Hey there, bargain hunter.

On June 22, China’s Ministry of Commerce added ten U.S. companies to its export control list. Most headlines focused on MP Materials and USA Rare Earth. The stocks barely moved. That muted reaction is exactly the problem.

Here’s the thing. The market looked at the share prices — MP roughly flat, USA Rare Earth up a few percent on the day — and declared the news symbolic. And they’re not entirely wrong about the immediate impact. Both companies have been proactively reducing their dependence on Chinese-sourced equipment and materials ahead of this designation. The operational disruption in the short term is genuinely limited.

But framing this as symbolic misses what is actually happening.

China controls approximately 91% of refined rare earth output globally. That share has grown, not shrunk, despite years of Western diversification rhetoric. What happened June 22 was not a disruption to MP Materials’ Mountain Pass mine. It was a signal — the third deliberate application of this specific policy tool in 14 months, following escalations in April 2025 and October 2025.

Each time Beijing applies these controls, it refines its understanding of exactly how much pressure is required to generate strategic leverage. This is not improvisation. It is doctrine.

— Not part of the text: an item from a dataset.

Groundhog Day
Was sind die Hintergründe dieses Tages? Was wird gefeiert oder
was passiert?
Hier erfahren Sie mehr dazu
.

Slight tangent, but it matters: neodymium-iron-boron magnets — the kind produced from rare earth processing — are embedded in F-35 fighter jets, nuclear submarine propulsion systems, radar arrays, and precision missile guidance. The same material that goes into your EV motor goes into the weapons systems defending Taiwan. That dual-use reality is the actual vulnerability, and it cannot be easily compartmentalized.

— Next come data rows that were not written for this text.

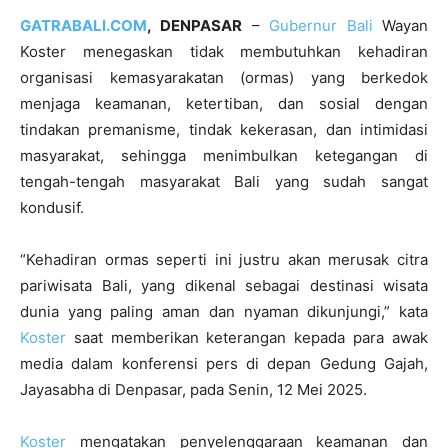
GATRABALI.COM
, DENPASAR
–
Gubernur Bali
Wayan
Koster menegaskan tidak membutuhkan kehadiran
organisasi kemasyarakatan (ormas) yang berkedok
menjaga keamanan, ketertiban, dan sosial dengan
tindakan premanisme, tindak kekerasan, dan intimidasi
masyarakat, sehingga menimbulkan ketegangan di
tengah-tengah masyarakat Bali yang sudah sangat
kondusif.
“Kehadiran ormas seperti ini justru akan merusak citra
pariwisata Bali, yang dikenal sebagai destinasi wisata
dunia yang paling aman dan nyaman dikunjungi,” kata
Koster
saat memberikan keterangan kepada para awak
media dalam konferensi pers di depan Gedung Gajah,
Jayasabha di Denpasar, pada Senin, 12 Mei 2025.
Koster
mengatakan penyelenggaraan keamanan dan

Here is what Wall Street is missing. Raw ore extraction, even at scale, does not resolve strategic dependence. The persistent chokepoint is processing and separation — converting ore into magnet-grade material. MP Materials operates the only active rare earth mine in the U.S. But the refinery infrastructure downstream remains the gap that no stock in the sector has fully closed.

G7 nations agreed at their June 17 Paris summit to cap rare earth imports from any single non-allied country at less than 60% by 2030. That agreement creates a structural floor for investment in alternative production. The question is who gets there first.

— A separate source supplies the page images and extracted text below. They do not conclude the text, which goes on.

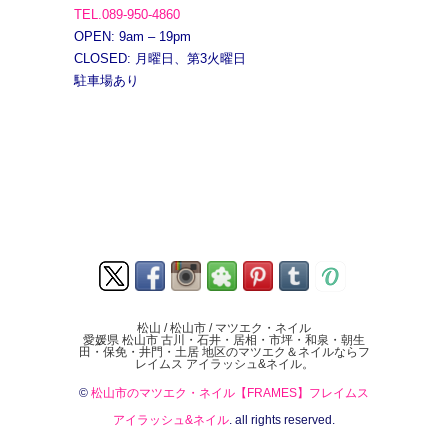
TEL.089-950-4860
OPEN: 9am – 19pm
CLOSED: 月曜日、第3火曜日
駐車場あり
松山 / 松山市 / マツエク・ネイル
愛媛県 松山市 古川・石井・居相・市坪・和泉・朝生
田・保免・井門・土居 地区のマツエク＆ネイルならフ
レイムス アイラッシュ&ネイル。
©
松山市のマツエク・ネイル【FRAMES】フレイムス
アイラッシュ&ネイル
. all rights reserved.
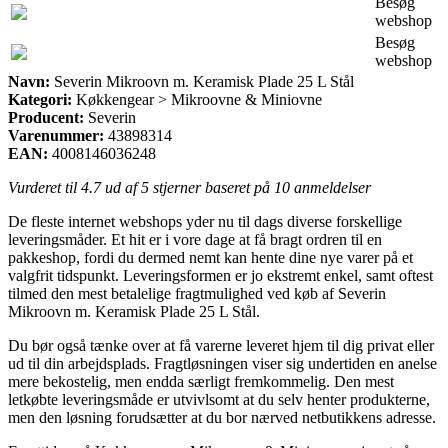
Besøg
webshop
Besøg
webshop
Navn:
Severin Mikroovn m. Keramisk Plade 25 L Stål
Kategori:
Køkkengear > Mikroovne & Miniovne
Producent:
Severin
Varenummer:
43898314
EAN:
4008146036248
Vurderet til
4.7
ud af 5 stjerner baseret på
10
anmeldelser
De fleste internet webshops yder nu til dags diverse forskellige
leveringsmåder. Et hit er i vore dage at få bragt ordren til en
pakkeshop, fordi du dermed nemt kan hente dine nye varer på et
valgfrit tidspunkt. Leveringsformen er jo ekstremt enkel, samt oftest
tilmed den mest betalelige fragtmulighed ved køb af Severin
Mikroovn m. Keramisk Plade 25 L Stål.
Du bør også tænke over at få varerne leveret hjem til dig privat eller
ud til din arbejdsplads. Fragtløsningen viser sig undertiden en anelse
mere bekostelig, men endda særligt fremkommelig. Den mest
letkøbte leveringsmåde er utvivlsomt at du selv henter produkterne,
men den løsning forudsætter at du bor nærved netbutikkens adresse.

Australia is the most important U.S. partner in this build-out. It attracted 45% of global rare earth exploration investment in 2024, hosts 89 active projects, and is scaling midstream capacity with a $1.25 billion government-backed loan to Iluka Resources for a refinery tied to allied offtake. Lynas Rare Earths, listed in Australia, became the first company outside China to produce commercial quantities of dysprosium oxide — a critical magnet input — at its Malaysia facility.

A broader suspension of China’s strictest rare earth controls runs until November 2026. What happens after that date is the question every defense manufacturer, every EV company, and every chipmaker should be asking right now.

Stocks most directly affected: MP Materials (MP), USA Rare Earth (USAR), Lynas Rare Earths (LYC.ASX), Energy Fuels (UUUU), Iluka Resources (ILU.ASX), MP Materials’ Pentagon-backed processing partners.

Who benefits: Non-Chinese rare earth processors and miners, U.S.-allied refinery developers, defense primes with domestic sourcing mandates.

Who loses: Any manufacturer still relying on Chinese-origin rare earth materials or processing — including aerospace, EV, and semiconductor supply chains with limited alternative sourcing.

The November 2026 date is circled on a lot of calendars in Washington. The market has not yet decided whether it should be circled in portfolios too.